The power curve in Figure 5 demonstrates that most of the measured points fall on the constant speed lines. However, the higher measured pressure ratio near the surge point of high Mach number operation yields to a slight increase in the measured power. As the speed goes down, the deviation between the measured and estimated power decreases gradually.

Figure 6 compares between the predicted and measured efficiencies at various suction flows and rotational speeds. The measured efficiencies are obtained at the measured pressure ratios and shaft power which illustrated in Figure 4 and Figure 5. Despite the increase in the measured pressure ratio and shaft power near the surge point, the relative efficiency matches the predicted value with insignificant difference. The greatest percentage of error was found near the choke point of the 105% speed line by about 1.49%. This value is greatly under the 5.0% allowed deviation, which obviously emphasizes the validity of the derived method.

## 4. Significance of Suction Temperature

Figure 7 shows a rise in the compressor pressure ratio as the gas temperature drops. The incremental increase in the discharge pressure at constant suction pressure varies based on the rotational speed and the suction flow. However, the influence of suction temperature becomes more significant as the compressor flow starts approaching the stonewall point.

When there is a variation in the process temperature, more noticeable fluctuation in the discharge pressure can be observed at high flow rate operation. A steeper reduction in the pressure ratio was found at high suction temperature as the flow approaches the choke point. Additionally, the discharge pressure difference is greater at high rotational speed. Accordingly, it is recommended at such temperature variation conditions to avoid running the compressor at very high flow rates and rotational speeds in order to reduce the induced vibration level.

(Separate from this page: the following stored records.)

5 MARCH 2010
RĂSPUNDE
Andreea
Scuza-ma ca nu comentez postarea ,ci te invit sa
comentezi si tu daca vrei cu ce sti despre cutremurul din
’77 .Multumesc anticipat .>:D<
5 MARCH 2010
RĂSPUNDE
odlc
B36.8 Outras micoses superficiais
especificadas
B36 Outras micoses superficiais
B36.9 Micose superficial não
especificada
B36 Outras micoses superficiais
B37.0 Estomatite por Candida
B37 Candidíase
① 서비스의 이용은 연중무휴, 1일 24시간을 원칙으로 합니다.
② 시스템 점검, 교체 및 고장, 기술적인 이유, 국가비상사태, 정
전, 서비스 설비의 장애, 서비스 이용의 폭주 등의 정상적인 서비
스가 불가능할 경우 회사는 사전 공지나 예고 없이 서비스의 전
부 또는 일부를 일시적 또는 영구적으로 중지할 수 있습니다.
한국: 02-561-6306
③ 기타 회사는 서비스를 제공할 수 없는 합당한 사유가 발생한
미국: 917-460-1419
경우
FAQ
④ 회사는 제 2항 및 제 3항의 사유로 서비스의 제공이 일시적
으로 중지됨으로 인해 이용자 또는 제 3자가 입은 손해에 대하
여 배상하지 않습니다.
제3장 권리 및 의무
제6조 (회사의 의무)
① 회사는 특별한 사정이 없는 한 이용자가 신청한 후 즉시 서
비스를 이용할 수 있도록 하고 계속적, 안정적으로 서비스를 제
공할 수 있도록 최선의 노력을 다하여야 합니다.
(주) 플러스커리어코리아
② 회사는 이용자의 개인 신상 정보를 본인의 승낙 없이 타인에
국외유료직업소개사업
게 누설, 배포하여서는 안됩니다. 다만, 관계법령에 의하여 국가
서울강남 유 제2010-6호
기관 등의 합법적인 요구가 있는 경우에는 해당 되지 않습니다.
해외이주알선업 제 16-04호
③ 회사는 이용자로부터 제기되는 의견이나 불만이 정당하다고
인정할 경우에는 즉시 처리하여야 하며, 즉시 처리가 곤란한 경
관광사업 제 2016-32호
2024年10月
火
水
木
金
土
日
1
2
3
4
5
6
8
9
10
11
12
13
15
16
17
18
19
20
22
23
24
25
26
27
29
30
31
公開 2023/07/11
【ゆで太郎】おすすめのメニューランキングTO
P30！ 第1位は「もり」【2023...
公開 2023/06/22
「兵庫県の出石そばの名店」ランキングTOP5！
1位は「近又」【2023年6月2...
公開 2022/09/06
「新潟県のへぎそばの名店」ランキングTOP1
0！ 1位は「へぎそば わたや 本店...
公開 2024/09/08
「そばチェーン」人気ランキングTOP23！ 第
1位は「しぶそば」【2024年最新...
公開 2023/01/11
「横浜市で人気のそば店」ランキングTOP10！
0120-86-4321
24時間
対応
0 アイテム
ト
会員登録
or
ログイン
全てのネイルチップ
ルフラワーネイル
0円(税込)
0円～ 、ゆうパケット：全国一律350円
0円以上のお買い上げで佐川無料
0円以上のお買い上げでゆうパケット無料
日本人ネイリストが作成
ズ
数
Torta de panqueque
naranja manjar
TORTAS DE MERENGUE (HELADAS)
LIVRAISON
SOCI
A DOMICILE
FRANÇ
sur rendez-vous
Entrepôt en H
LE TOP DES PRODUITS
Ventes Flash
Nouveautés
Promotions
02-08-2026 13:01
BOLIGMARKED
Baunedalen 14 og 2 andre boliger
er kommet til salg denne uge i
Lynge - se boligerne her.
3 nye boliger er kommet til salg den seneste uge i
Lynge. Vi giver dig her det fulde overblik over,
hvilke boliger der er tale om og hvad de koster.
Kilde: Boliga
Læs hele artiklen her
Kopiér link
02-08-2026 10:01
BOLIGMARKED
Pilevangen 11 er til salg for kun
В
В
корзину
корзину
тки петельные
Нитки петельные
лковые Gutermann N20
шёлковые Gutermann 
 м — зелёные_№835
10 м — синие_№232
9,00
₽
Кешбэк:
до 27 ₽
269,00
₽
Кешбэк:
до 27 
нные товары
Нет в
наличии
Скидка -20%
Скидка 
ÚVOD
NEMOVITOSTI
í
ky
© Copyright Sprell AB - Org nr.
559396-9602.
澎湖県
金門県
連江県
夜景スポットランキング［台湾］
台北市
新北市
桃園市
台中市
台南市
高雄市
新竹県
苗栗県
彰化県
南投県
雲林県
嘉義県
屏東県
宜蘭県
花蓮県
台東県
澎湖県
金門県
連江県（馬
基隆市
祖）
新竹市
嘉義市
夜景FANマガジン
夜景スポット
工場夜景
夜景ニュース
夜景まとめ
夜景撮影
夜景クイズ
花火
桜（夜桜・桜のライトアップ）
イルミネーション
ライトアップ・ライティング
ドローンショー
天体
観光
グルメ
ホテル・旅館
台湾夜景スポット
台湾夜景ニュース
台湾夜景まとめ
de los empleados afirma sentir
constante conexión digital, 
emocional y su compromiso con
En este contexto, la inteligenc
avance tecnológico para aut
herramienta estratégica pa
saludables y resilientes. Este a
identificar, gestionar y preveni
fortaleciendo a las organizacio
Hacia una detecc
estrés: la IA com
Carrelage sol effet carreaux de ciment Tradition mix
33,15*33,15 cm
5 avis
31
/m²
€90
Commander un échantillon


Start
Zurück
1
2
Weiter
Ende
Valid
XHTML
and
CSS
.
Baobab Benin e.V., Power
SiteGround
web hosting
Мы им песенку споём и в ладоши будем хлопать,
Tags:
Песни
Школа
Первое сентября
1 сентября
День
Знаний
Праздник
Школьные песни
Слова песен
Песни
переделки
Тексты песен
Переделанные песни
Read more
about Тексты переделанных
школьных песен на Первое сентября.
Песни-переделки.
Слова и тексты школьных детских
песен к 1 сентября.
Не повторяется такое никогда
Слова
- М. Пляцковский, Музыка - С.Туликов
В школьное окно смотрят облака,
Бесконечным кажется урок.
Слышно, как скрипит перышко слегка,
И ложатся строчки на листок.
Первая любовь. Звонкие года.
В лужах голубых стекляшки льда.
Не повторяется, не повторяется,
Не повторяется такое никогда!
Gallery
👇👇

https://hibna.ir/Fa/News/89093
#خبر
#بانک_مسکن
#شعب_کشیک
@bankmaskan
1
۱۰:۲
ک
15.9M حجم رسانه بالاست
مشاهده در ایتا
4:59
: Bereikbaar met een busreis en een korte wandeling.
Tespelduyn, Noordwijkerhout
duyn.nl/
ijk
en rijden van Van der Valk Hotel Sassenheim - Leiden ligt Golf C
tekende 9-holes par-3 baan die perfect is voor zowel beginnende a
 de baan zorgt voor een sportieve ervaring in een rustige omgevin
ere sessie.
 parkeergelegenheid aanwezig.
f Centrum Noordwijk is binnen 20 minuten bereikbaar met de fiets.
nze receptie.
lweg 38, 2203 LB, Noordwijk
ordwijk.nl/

At constant rotational speed and suction flow, the surge margin is reduced further and further in response to the suction temperature drop. This causes the pressure ratio of low inlet temperature curves to decline at greater suction flow yielding to smaller deviation in pressure ratio values at low capacity rates. When a constant discharge pressure is targeted, the compressor speed has to be reduced as the suction temperature decreases. Two basic gas properties contribute in the discharge pressure rise, which are the compressibility factor (Z) and ratio of specific heats (k). The variation in these two parameters are, relatively, very small for air process so it can be ignored but it is not the case for other gases in which their variation impact can be proven to be significant. The molar heat capacity is taking a non-linear proportional relationship with the inlet temperature rise yielding to lower specific heats ratio. On the other hand, the high suction temperature leads to greater compressibility gas causing the gas density to decrease.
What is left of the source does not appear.